Data items:

***

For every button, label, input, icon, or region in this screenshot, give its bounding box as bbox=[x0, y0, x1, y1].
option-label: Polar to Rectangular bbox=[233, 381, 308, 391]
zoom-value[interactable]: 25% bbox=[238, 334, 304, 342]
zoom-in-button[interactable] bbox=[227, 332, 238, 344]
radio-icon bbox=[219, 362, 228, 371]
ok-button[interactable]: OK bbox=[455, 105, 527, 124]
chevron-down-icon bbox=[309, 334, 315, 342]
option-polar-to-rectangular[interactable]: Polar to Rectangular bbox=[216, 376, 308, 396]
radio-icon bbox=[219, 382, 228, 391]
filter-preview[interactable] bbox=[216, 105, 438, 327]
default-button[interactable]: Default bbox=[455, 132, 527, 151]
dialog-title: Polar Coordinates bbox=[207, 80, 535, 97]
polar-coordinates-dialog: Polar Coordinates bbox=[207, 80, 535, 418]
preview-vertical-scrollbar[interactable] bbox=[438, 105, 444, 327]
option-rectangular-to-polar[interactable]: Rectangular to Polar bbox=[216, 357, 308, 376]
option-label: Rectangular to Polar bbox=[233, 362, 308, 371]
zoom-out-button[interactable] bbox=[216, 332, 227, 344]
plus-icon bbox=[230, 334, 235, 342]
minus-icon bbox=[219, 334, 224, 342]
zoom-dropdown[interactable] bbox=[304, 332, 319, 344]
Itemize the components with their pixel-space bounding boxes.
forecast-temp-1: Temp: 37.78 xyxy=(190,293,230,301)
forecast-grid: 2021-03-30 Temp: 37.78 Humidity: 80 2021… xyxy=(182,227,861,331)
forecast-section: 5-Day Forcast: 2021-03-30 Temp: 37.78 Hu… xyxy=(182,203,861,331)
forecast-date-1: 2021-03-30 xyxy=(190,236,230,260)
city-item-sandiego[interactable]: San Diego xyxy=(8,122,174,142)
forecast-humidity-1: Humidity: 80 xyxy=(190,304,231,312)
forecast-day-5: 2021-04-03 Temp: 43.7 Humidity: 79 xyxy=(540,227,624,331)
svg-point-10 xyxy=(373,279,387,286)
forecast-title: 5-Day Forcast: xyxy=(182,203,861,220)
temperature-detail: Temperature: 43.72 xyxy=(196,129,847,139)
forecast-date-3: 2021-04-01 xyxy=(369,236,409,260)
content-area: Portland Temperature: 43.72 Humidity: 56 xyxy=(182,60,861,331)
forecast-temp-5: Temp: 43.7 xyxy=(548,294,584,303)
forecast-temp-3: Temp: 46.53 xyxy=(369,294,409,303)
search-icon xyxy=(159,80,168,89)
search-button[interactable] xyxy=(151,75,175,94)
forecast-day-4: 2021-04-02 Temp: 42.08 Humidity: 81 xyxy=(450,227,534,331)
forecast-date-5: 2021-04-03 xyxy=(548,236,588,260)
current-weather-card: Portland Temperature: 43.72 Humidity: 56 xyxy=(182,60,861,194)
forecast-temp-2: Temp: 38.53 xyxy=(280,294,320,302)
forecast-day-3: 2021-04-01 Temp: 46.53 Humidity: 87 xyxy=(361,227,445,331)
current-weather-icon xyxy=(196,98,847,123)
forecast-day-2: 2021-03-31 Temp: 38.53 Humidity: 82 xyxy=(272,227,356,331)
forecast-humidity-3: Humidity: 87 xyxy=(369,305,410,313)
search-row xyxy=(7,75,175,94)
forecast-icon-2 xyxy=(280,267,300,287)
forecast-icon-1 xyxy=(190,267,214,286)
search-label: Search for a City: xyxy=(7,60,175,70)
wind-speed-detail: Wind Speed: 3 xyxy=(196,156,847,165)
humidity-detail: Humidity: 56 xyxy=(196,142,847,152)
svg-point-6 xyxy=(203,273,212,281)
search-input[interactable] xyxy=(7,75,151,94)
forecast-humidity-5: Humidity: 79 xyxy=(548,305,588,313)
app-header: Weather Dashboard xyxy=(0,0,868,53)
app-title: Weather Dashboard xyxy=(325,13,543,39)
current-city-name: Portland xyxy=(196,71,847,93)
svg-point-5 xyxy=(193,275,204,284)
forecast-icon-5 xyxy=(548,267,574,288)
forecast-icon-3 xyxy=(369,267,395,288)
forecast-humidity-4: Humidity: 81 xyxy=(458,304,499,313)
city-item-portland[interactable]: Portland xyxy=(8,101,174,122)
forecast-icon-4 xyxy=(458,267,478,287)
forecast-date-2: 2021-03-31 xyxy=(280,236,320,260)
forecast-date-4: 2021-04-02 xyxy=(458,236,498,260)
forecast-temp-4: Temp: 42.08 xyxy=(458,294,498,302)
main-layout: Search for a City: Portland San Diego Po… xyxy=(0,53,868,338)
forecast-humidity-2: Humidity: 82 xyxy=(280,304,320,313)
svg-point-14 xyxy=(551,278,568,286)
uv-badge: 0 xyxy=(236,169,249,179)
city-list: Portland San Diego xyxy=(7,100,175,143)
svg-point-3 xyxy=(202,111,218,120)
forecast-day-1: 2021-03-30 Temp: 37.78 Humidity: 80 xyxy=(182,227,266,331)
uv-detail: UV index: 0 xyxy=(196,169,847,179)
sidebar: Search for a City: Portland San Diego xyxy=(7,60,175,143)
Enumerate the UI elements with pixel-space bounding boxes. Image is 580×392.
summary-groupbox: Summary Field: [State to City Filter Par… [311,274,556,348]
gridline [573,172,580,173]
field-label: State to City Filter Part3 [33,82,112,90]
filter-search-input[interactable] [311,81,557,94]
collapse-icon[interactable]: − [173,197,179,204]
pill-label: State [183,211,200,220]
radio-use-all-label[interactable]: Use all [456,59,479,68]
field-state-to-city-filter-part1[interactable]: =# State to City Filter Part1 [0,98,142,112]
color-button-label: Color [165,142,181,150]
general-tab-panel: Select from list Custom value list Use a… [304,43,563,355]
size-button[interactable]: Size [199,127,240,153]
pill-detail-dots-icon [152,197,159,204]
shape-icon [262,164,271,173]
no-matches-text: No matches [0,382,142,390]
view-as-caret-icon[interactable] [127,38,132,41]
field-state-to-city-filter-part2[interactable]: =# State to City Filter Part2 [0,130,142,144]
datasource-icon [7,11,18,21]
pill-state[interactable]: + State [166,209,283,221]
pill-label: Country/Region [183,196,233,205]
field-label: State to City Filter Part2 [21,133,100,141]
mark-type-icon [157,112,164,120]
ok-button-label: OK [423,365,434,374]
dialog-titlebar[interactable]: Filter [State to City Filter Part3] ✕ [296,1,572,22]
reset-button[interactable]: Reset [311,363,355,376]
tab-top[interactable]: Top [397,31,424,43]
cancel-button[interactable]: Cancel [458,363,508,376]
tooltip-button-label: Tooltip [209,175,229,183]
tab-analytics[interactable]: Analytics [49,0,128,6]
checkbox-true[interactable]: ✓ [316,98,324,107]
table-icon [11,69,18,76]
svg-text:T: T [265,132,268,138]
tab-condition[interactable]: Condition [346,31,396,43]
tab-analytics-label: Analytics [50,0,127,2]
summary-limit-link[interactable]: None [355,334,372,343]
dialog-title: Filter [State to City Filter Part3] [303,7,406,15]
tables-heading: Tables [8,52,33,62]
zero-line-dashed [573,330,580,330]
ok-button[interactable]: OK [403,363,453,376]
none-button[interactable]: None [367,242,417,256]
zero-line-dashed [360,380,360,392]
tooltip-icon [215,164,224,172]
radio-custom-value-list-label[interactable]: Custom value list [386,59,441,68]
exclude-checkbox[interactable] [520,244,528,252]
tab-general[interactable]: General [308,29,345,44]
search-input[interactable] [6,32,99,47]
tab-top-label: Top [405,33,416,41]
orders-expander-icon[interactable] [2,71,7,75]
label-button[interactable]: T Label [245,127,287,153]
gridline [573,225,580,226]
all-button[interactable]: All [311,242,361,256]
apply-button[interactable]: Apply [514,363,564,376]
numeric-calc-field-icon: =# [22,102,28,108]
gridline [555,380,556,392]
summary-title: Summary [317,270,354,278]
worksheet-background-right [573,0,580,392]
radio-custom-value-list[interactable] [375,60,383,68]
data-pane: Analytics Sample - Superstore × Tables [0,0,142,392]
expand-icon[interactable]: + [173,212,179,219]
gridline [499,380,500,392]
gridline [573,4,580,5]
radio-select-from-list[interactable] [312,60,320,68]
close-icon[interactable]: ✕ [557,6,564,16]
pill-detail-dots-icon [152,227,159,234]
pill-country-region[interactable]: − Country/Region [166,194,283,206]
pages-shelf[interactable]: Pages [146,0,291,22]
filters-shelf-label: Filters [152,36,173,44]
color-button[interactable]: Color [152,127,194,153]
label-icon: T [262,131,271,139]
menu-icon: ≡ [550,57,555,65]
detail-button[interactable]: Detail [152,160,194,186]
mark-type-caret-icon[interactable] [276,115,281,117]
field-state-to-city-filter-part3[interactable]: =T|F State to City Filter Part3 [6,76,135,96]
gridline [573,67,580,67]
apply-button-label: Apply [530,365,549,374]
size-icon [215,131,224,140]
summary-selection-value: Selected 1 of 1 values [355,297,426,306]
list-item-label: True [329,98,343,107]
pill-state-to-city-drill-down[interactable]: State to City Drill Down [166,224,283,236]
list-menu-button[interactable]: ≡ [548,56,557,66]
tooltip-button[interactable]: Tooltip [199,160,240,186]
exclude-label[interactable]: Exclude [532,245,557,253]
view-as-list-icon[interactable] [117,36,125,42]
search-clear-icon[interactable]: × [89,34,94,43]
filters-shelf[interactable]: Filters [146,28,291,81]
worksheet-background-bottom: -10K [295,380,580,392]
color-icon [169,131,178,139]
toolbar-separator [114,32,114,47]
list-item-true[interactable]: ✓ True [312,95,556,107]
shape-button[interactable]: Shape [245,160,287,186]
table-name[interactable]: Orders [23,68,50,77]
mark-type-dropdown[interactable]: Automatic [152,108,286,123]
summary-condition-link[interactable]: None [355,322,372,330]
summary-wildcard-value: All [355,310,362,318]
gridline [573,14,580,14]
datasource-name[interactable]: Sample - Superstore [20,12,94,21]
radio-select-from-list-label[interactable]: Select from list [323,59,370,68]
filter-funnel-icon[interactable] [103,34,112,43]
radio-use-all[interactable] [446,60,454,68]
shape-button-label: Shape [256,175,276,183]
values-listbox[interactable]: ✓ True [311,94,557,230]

***

TO DO: Show each line in the data where the string "caret" appears.

ANSWER TO THE EXERCISE:
view-as-caret-icon[interactable] [127,38,132,41]
mark-type-caret-icon[interactable] [276,115,281,117]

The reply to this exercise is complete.